- WORK REQUIRED
Look through the data that follows and say how many of its lines contain "usage", giving the number only.

- EXTRACTED RECORDS
########

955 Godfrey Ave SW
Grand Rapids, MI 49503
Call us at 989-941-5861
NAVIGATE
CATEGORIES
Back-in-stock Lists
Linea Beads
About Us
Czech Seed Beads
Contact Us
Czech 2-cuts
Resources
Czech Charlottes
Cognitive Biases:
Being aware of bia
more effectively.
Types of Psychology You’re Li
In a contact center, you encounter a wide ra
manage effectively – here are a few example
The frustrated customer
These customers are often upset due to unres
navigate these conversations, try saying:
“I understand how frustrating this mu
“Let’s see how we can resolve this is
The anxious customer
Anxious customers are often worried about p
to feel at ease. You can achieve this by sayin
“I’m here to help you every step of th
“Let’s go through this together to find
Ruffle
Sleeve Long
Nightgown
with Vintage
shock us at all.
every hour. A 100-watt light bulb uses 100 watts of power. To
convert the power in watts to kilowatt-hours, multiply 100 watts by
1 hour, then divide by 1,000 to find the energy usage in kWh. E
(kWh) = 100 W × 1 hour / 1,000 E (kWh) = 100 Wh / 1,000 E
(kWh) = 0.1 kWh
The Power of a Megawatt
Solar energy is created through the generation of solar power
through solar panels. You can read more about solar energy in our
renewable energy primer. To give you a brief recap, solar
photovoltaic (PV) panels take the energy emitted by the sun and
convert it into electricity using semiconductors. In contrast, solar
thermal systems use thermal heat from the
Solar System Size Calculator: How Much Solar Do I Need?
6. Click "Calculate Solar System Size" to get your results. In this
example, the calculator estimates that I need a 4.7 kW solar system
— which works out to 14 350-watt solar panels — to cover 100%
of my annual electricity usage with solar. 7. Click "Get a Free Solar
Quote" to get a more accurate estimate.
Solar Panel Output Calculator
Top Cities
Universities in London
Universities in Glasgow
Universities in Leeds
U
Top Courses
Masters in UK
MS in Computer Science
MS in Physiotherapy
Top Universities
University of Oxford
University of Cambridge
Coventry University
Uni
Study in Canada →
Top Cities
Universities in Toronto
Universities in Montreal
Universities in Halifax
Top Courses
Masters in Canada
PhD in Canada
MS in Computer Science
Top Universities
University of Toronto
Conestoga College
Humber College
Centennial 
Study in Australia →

########

- YOUR SOLUTION
2